> TASK DIRECTIONS
Take the lines in the listing below from the line with "Egal, wie die" up to and including the line with "Objets - Arts populaire - Miroirs" and set them down exactly, skipping pictures and adding nothing.

> THE DATA
● ● ● ● ●

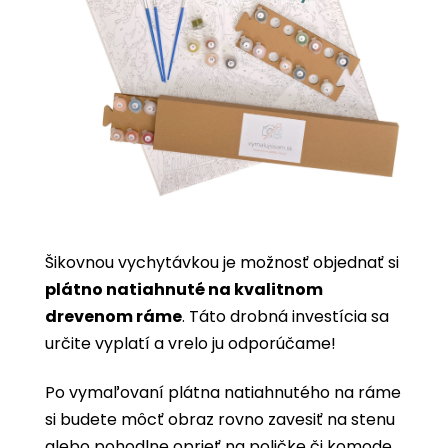
Šikovnou vychytávkou je možnosť objednať si
plátno natiahnuté na kvalitnom
drevenom ráme
. Táto drobná investícia sa
určite vyplatí a vrelo ju odporúčame!
Po vymaľovaní plátna natiahnutého na ráme
si budete môcť obraz rovno zavesiť na stenu
alebo pohodlne oprieť na poličke či komode.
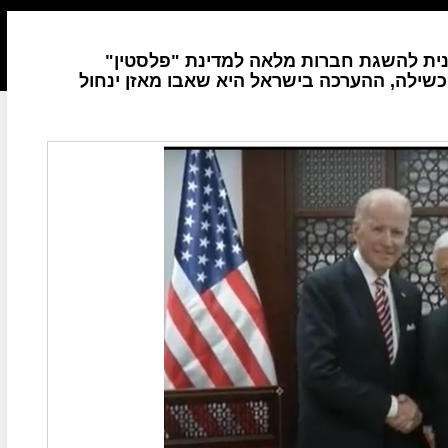
ינית להשגת חברות מלאה למדינת "פלסטין"
כשילה, ההערכה בישראל היא שאבו מאזן ינחול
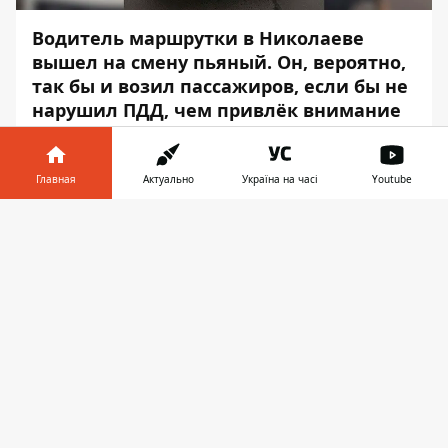
Водитель маршрутки в Николаеве
вышел на смену пьяный. Он, вероятно,
так бы и возил пассажиров, если бы не
нарушил ПДД, чем привлёк внимание
сотрудников полиции. На этом его
рабочая смена закончилась.
Главная
Актуально
Україна на часі
Youtube
Во время общения патрульные заметили,
Информатор в
что водитель как-то странно
Скачать
телефоне
👉
разговаривает и почувствовали запах
перегара. Они предложили ему пройти
тест на драггере, – об этом
Информатору
рассказали в пресс-службе патрульной
полиции Николаева. Мужчина согласился.
Прибор показал 0,75 промилле, что
практически в 4 раза выше нормы.
На него составили протокол по ч. 1 ст. 130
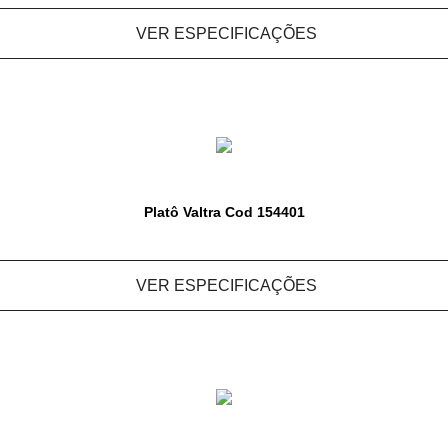
VER ESPECIFICAÇÕES
Platô Valtra Cod 154401
VER ESPECIFICAÇÕES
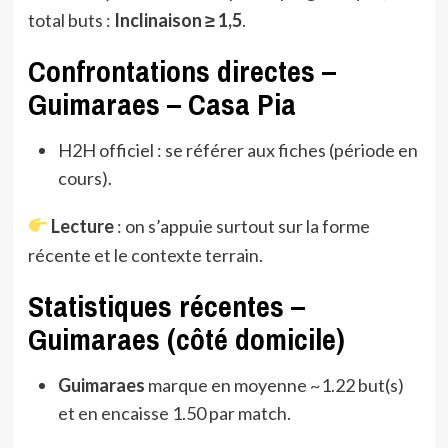
total buts :
Inclinaison ≥ 1,5
.
Confrontations directes –
Guimaraes – Casa Pia
H2H officiel : se référer aux fiches (période en
cours).
Lecture
: on s’appuie surtout sur la forme
récente et le contexte terrain.
Statistiques récentes –
Guimaraes (côté domicile)
Guimaraes
marque en moyenne ~1.22 but(s)
et en encaisse 1.50 par match.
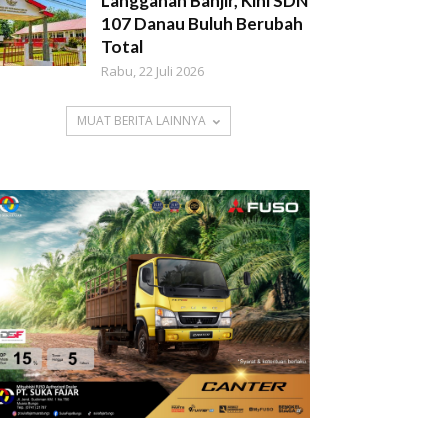
Langganan Banjir, Kini SDN
107 Danau Buluh Berubah
Total
Rabu, 22 Juli 2026
MUAT BERITA LAINNYA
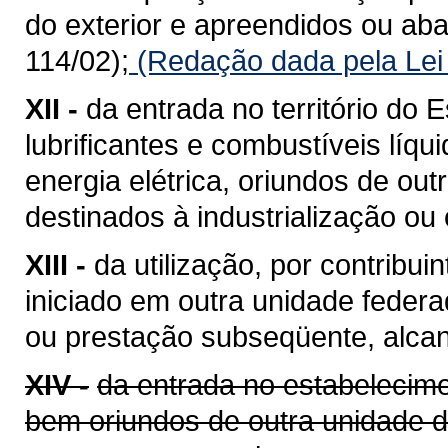
do exterior e apreendidos ou a
114/02);
(Redação dada pela Lei
XII -
da entrada no território do E
lubrificantes e combustíveis líq
energia elétrica, oriundos de ou
destinados à industrialização ou
XIII -
da utilização, por contribui
iniciado em outra unidade feder
ou prestação subseqüente, alcan
XIV -
da entrada no estabelecime
bem oriundos de outra unidade 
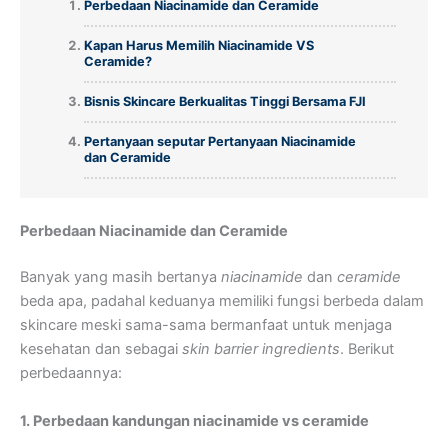
Perbedaan Niacinamide dan Ceramide
Kapan Harus Memilih Niacinamide VS
Ceramide?
Bisnis Skincare Berkualitas Tinggi Bersama FJI
Pertanyaan seputar Pertanyaan Niacinamide
dan Ceramide
Perbedaan Niacinamide dan Ceramide
Banyak yang masih bertanya
niacinamide
dan
ceramide
beda apa, padahal keduanya memiliki fungsi berbeda dalam
skincare meski sama-sama bermanfaat untuk menjaga
kesehatan dan sebagai
skin barrier ingredients
. Berikut
perbedaannya:
1. Perbedaan kandungan niacinamide vs ceramide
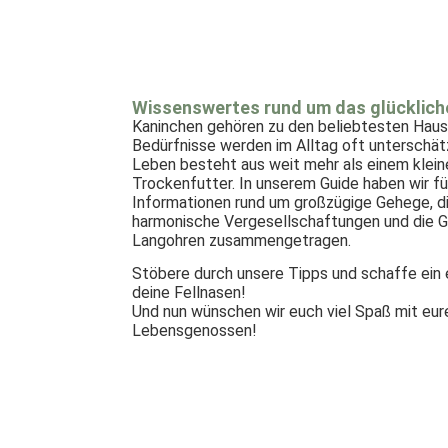
Wissenswertes rund um das glücklich
Kaninchen gehören zu den beliebtesten Haust
Bedürfnisse werden im Alltag oft unterschät
Leben besteht aus weit mehr als einem klein
Trockenfutter. In unserem Guide haben wir fü
Informationen rund um großzügige Gehege, die
harmonische Vergesellschaftungen und die G
Langohren zusammengetragen.
Stöbere durch unsere Tipps und schaffe ein 
deine Fellnasen!
Und nun wünschen wir euch viel Spaß mit eu
Lebensgenossen!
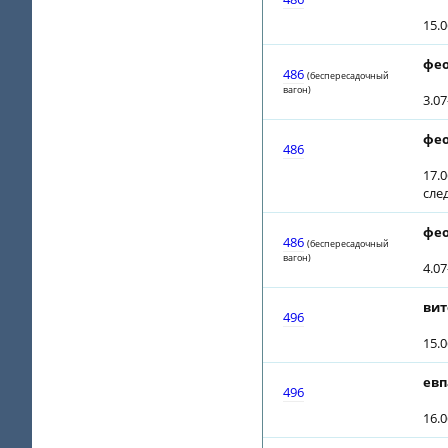
15.0
фео
486
(беспересадочный
вагон)
3.0
фео
486
17.0
сле
фео
486
(беспересадочный
вагон)
4.0
вит
496
15.0
евп
496
16.0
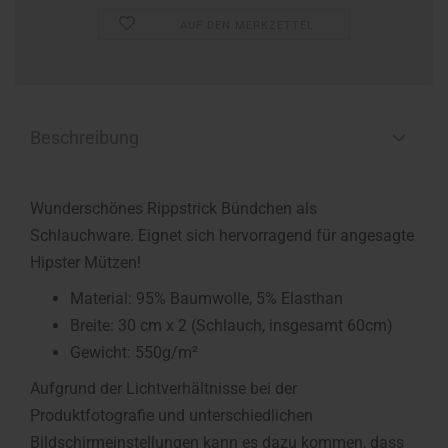
AUF DEN MERKZETTEL
Beschreibung
Wunderschönes Rippstrick Bündchen als
Schlauchware. Eignet sich hervorragend für angesagte
Hipster Mützen!
Material: 95% Baumwolle, 5% Elasthan
Breite: 30 cm x 2 (Schlauch, insgesamt 60cm)
Gewicht: 550g/m²
Aufgrund der Lichtverhältnisse bei der
Produktfotografie und unterschiedlichen
Bildschirmeinstellungen kann es dazu kommen, dass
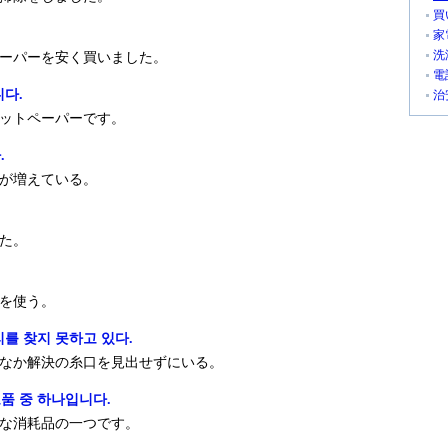
買
家
洗
ーパーを安く買いました。
電
다.
治
ットペーパーです。
.
が増えている。
た。
を使う。
를 찾지 못하고 있다.
なか解決の糸口を見出せずにいる。
품 중 하나입니다.
な消耗品の一つです。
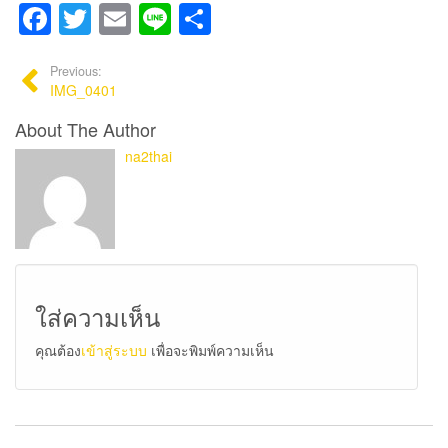
Facebook
Twitter
Email
Line
Share
Previous:
IMG_0401
About The Author
na2thai
ใส่ความเห็น
คุณต้อง
เข้าสู่ระบบ
เพื่อจะพิมพ์ความเห็น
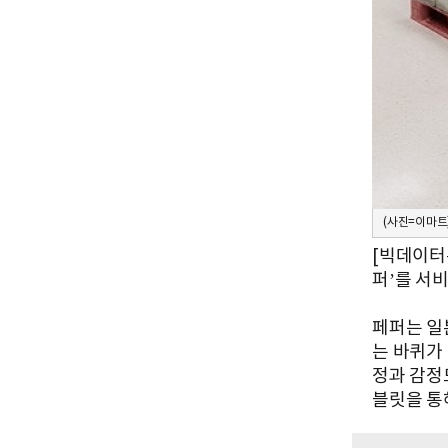
(사진=이마트
[빅데이터
퍼’를 서
페퍼는 일
는 바퀴가
정과 감정도
블릿을 통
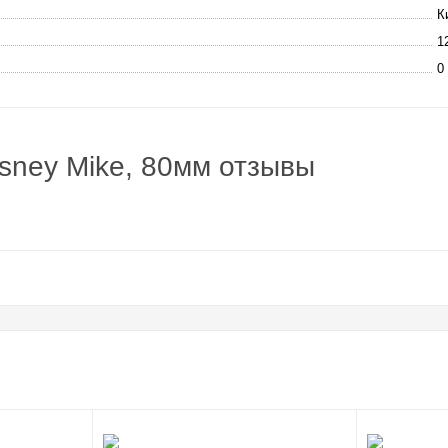
К
1
0 
isney Mike, 80мм отзывы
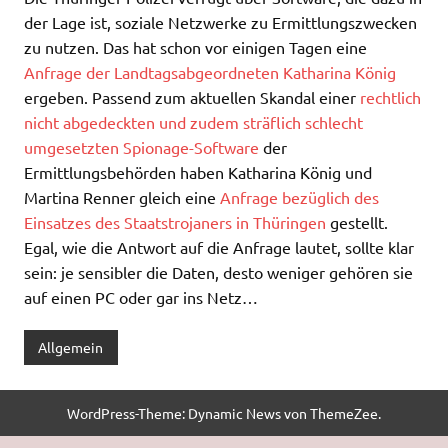
der Lage ist, soziale Netzwerke zu Ermittlungszwecken
zu nutzen. Das hat schon vor einigen Tagen eine
Anfrage der Landtagsabgeordneten Katharina König
ergeben. Passend zum aktuellen Skandal einer
rechtlich
nicht abgedeckten und zudem sträflich schlecht
umgesetzten Spionage-Software
der
Ermittlungsbehörden haben Katharina König und
Martina Renner gleich eine
Anfrage bezüglich des
Einsatzes des Staatstrojaners in Thüringen
gestellt.
Egal, wie die Antwort auf die Anfrage lautet, sollte klar
sein: je sensibler die Daten, desto weniger gehören sie
auf einen PC oder gar ins Netz…
Allgemein
WordPress-Theme: Dynamic News von ThemeZee.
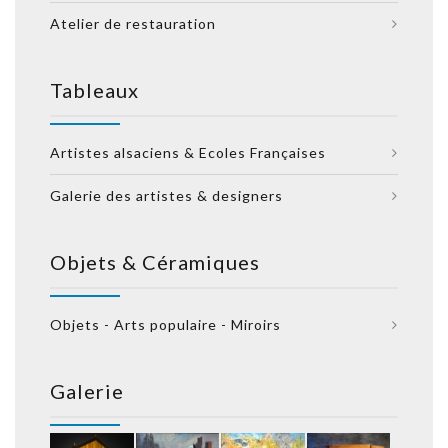
Atelier de restauration
Tableaux
Artistes alsaciens & Ecoles Françaises
Galerie des artistes & designers
Objets & Céramiques
Objets - Arts populaire - Miroirs
Galerie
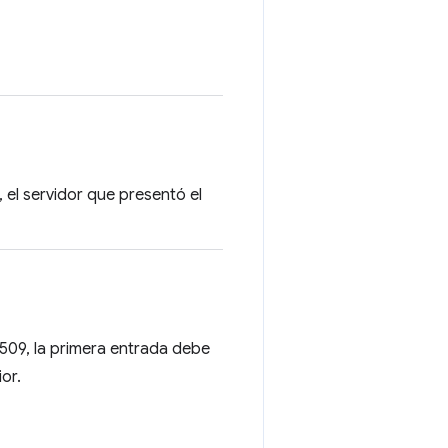
., el servidor que presentó el
.509, la primera entrada debe
or.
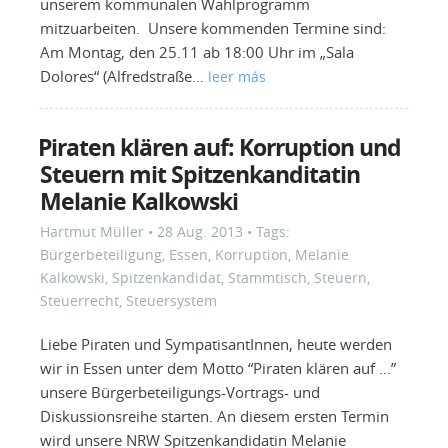
unserem kommunalen Wahlprogramm
mitzuarbeiten. Unsere kommenden Termine sind:
Am Montag, den 25.11 ab 18:00 Uhr im „Sala
Dolores“ (Alfredstraße…
leer más
Piraten klären auf: Korruption und
Steuern mit Spitzenkanditatin
Melanie Kalkowski
Hartmut Müller
•
28 Aug. 2013
• Tags:
Bürgerbeteiligung
,
Essen
,
Korruption
,
Melanie
Kalkowski
,
Spitzenkandidat
,
Stammtisch
,
Steuern
,
Steuerrecht
,
Steuersystem
Liebe Piraten und SympatisantInnen, heute werden
wir in Essen unter dem Motto “Piraten klären auf …”
unsere Bürgerbeteiligungs-Vortrags- und
Diskussionsreihe starten. An diesem ersten Termin
wird unsere NRW Spitzenkandidatin Melanie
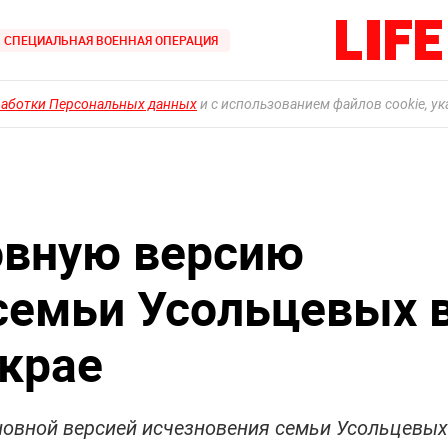
СПЕЦИАЛЬНАЯ ВОЕННАЯ ОПЕРАЦИЯ
работки Персональных данных
и с использованием файлов cookie, у
овную версию
семьи Усольцевых 
крае
сновной версией исчезновения семьи Усольцевых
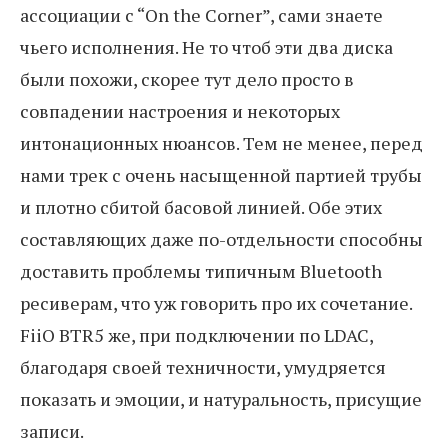
ассоциации с “On the Corner”, сами знаете
чьего исполнения. Не то чтоб эти два диска
были похожи, скорее тут дело просто в
совпадении настроения и некоторых
интонационных нюансов. Тем не менее, перед
нами трек с очень насыщенной партией трубы
и плотно сбитой басовой линией. Обе этих
составляющих даже по-отдельности способны
доставить проблемы типичным Bluetooth
ресиверам, что уж говорить про их сочетание.
FiiO BTR5 же, при подключении по LDAC,
благодаря своей техничности, умудряется
показать и эмоции, и натуральность, присущие
записи.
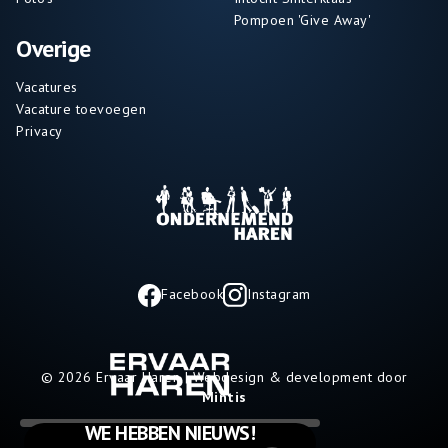
Pompoen 'Give Away'
Overige
Vacatures
Vacature toevoegen
Privacy
Facebook
Instagram
© 2026 Ervaar Haren | Webdesign & development door
Mintis
WE HEBBEN NIEUWS!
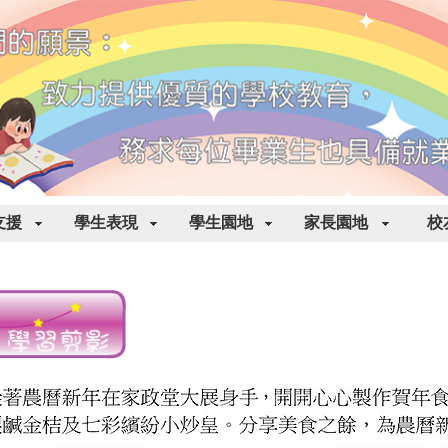
支援
學生表現
學生園地
家長園地
校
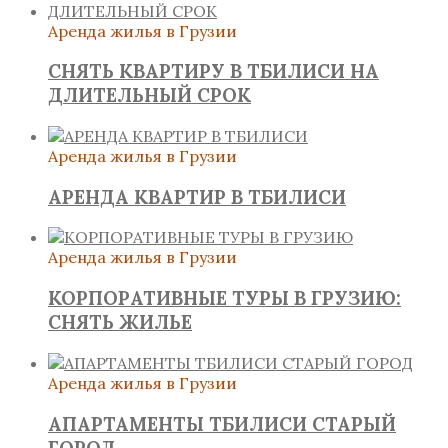
Аренда жилья в Грузии
СНЯТЬ КВАРТИРУ В ТБИЛИСИ НА
ДЛИТЕЛЬНЫЙ СРОК
Аренда жилья в Грузии
АРЕНДА КВАРТИР В ТБИЛИСИ
Аренда жилья в Грузии
КОРПОРАТИВНЫЕ ТУРЫ В ГРУЗИЮ:
СНЯТЬ ЖИЛЬЕ
Аренда жилья в Грузии
АПАРТАМЕНТЫ ТБИЛИСИ СТАРЫЙ
ГОРОД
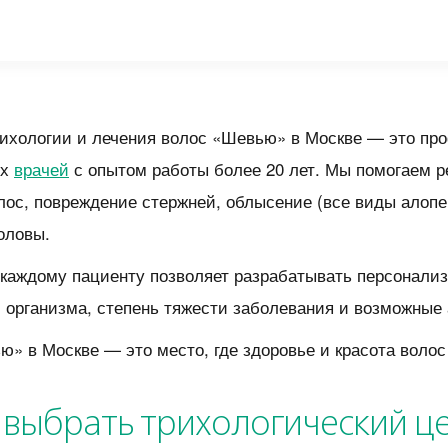
ихологии и лечения волос «Шевью» в Москве — это пр
ых
врачей
с опытом работы более 20 лет. Мы помогаем р
ос, повреждение стержней, облысение (все виды алопец
оловы.
каждому пациенту позволяет разрабатывать персонали
организма, степень тяжести заболевания и возможные 
» в Москве — это место, где здоровье и красота волос
 выбрать трихологический ц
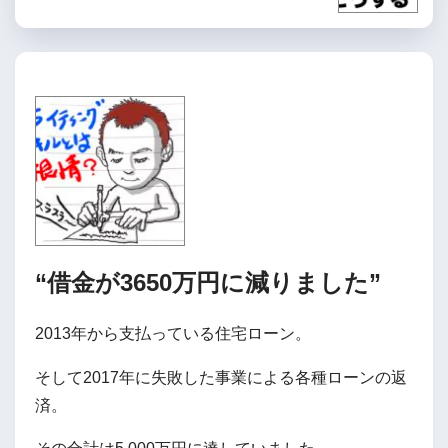
“借金が3650万円に減りました”
2013年から支払っている住宅ローン。
そして2017年に失敗した事業による各種ローンの返
済。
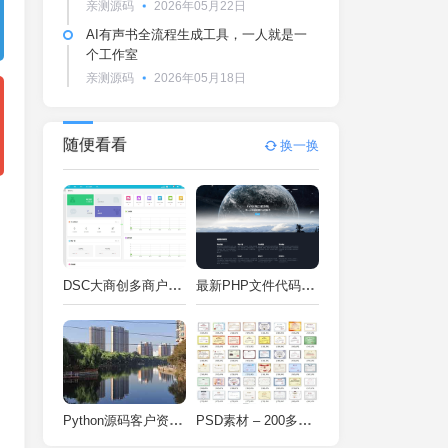
亲测源码
2026年05月22日
AI有声书全流程生成工具，一人就是一
个工作室
亲测源码
2026年05月18日
随便看看
换一换
DSC大商创多商户电商系统完整部署教程（附PHP7.4/PHP8兼容修复方案）
最新PHP文件代码加密系统 在线PHP加密系统 全开源 亲测可用
Python源码客户资料管理系统V2.2一键运行
PSD素材 – 200多种类型证书PSD源码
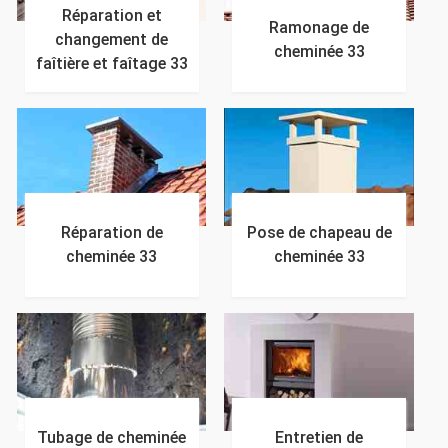
Réparation et
Ramonage de
changement de
cheminée 33
faîtière et faîtage 33
Réparation de
Pose de chapeau de
cheminée 33
cheminée 33
Tubage de cheminée
Entretien de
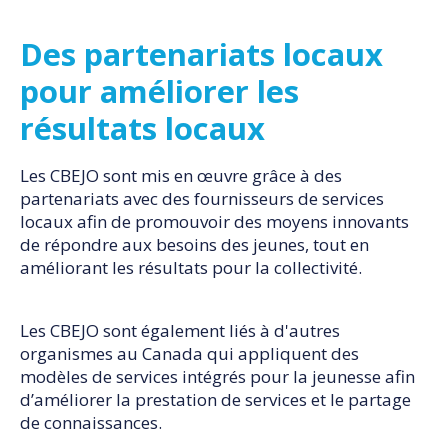
Des partenariats locaux
pour améliorer les
résultats locaux
Les CBEJO sont mis en œuvre grâce à des
partenariats avec des fournisseurs de services
locaux afin de promouvoir des moyens innovants
de répondre aux besoins des jeunes, tout en
améliorant les résultats pour la collectivité.
Les CBEJO sont également liés à d'autres
organismes au Canada qui appliquent des
modèles de services intégrés pour la jeunesse afin
d’améliorer la prestation de services et le partage
de connaissances.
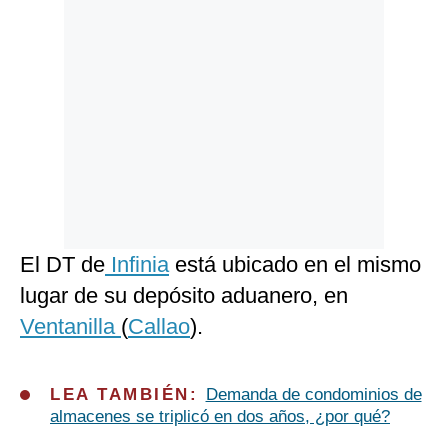
El DT de
Infinia
está ubicado en el mismo
lugar de su depósito aduanero, en
Ventanilla
(
Callao
).
LEA TAMBIÉN:
Demanda de condominios de
almacenes se triplicó en dos años, ¿por qué?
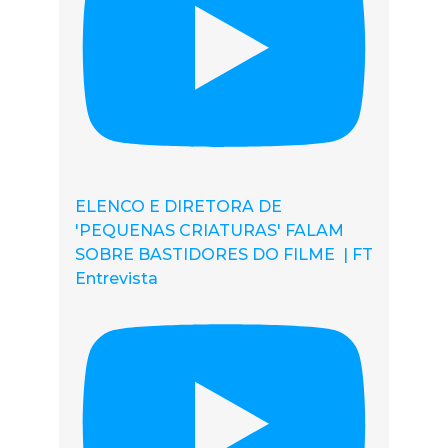
ELENCO E DIRETORA DE
'PEQUENAS CRIATURAS' FALAM
SOBRE BASTIDORES DO FILME | FT
Entrevista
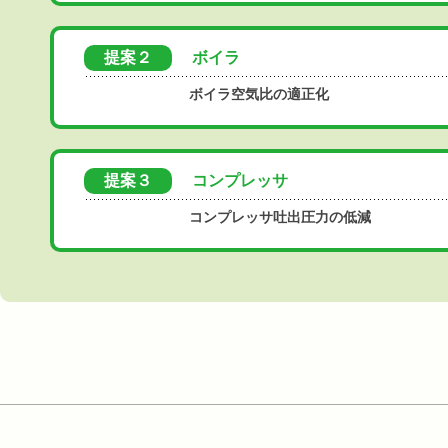
提案２
ボイラ
ボイラ空気比の適正化
提案３
コンプレッサ
コンプレッサ吐出圧力の低減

● ● ● ● ●

> TASK ANSWER
Egal, wie die Antwort auf die Anfrage lautet, sollte klar
sein: je sensibler die Daten, desto weniger gehören sie
auf einen PC oder gar ins Netz…
Allgemein
WordPress-Theme: Dynamic News von ThemeZee.
Atelier de restauration
Tableaux
Artistes alsaciens & Ecoles Françaises
Galerie des artistes & designers
Objets & Céramiques
Objets - Arts populaire - Miroirs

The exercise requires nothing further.